Susan – Women of Oz

I learnt to be on my own later, travelling as an older woman, because I think I have been left alone as an older woman in a way that I never was when I was younger. I used to be followed. Spain was a nightmare. You couldn’t be on the street in those days in the sixties. You could not go to Spain alone, under Franco. I was there. You could not go to Greece alone. And you could not be in Italy unless you wanted to be followed all the time. Now I feel very free because no-one even sees me! No-one sees me. They’ll help. I can ask questions and they’ll come to my aid, but no-one wants to follow me and touch me.

Oh, it’s great! It’s fabulous!

THE KIMBERLEY, AUSTRALIA

One memorable trip for me is going to the Kimberley a few years ago with my husband. And I feel like I’m a millimetre high when I go into that country, Australia. I feel like I don’t exist. I’m so insignificant. I always feel that when I go into that sort of country here. And the Kimberley was just extraordinary because of the colour, and the vastness, the silence and just so much going on. But you need a guide. You need to be shown how to look. Whereas, you go to Europe, you know how to look. I don’t know how to look in my own country. It’s fabulous.

 

THE NAKASENDO WAY, JAPAN

The Nakasendo way (Japan) was an ancient road that linked Tokyo with Kyoto, and it was controlled by the old warlords. Along that way there are stations like forts and they controlled who went on that road and it was for their own survival. It was a very violent time in the 12th and 13th centuries. So this road goes through the mountains, literally through the mountains behind Kyoto.

It’s a 10-day walk, and you walk from Ryokan to Ryokan (traditional Japanese inns). You stay in tiny, tiny little ancient Japanese Ryokans. You have to just carry a little day pack. You’ve got to be fit enough to walk up to 8 hours a day. But you go in the autumn or the summer. And the road can be hilly, very steep or it can be quite flat. And little paths, little beautiful tiny mountain paths. You’re surrounded on all sides by trees, bamboo. It was autumn so all the leaves are changing colour, and in that 10 days, the leaves went from green to brown to scarlet to yellow. And it’s meditative because the only thing you need to do is concentrate on your feet – that’s it! I tried one or two times…, things came into my head but I had to push them away. So you basically just get up in the morning, have a divine Japanese breakfast, and you put on your shoes and your jacket, take your walking sticks, and walk – until dusk.

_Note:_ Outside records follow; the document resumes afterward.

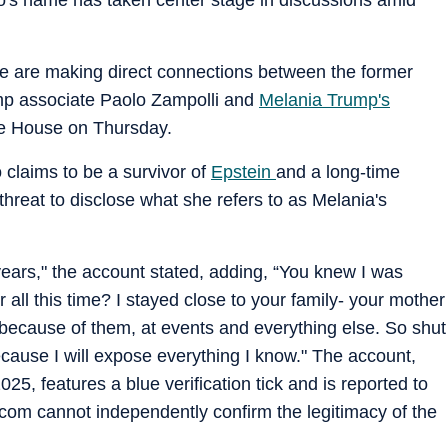
le are making direct connections between the former
ump associate Paolo Zampolli and
Melania Trump's
e House on Thursday.
claims to be a survivor of
Epstein
and a long-time
threat to disclose what she refers to as Melania's
years," the account stated, adding, “You knew I was
 all this time? I stayed close to your family- your mother
 because of them, at events and everything else. So shut
use I will expose everything I know." The account,
, features a blue verification tick and is reported to
com cannot independently confirm the legitimacy of the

It’s very spiritual. It’s very ancient. And it’s a challenge beyond. There are some days when you are walking on the original bluestone. They’re like 500 years old and you’ve got to walk on them in a certain way and you’ve got to be very, very careful. You’ve just got to plod. They’re sort of sticking up. It might only go on for half a mile because a lot of them are not there. You’ve got to plod. You’ve got to walk as slowly as your heartbeat. And what’s the challenge for me, is slowing down. You can’t run because you won’t make it.

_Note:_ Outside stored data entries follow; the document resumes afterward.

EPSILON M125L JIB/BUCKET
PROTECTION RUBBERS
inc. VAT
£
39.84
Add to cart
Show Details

And the other challenge was just to know I could get there. Because on about the third or fourth day you think, I’m not putting my boots on again.

We probably ended up walking 300 kilometres.

So, I know lots of people that are doing that right now. People of my age, women who are feeling – if I don’t do it now, I’ll never be this fit again. Because you must be reasonably fit.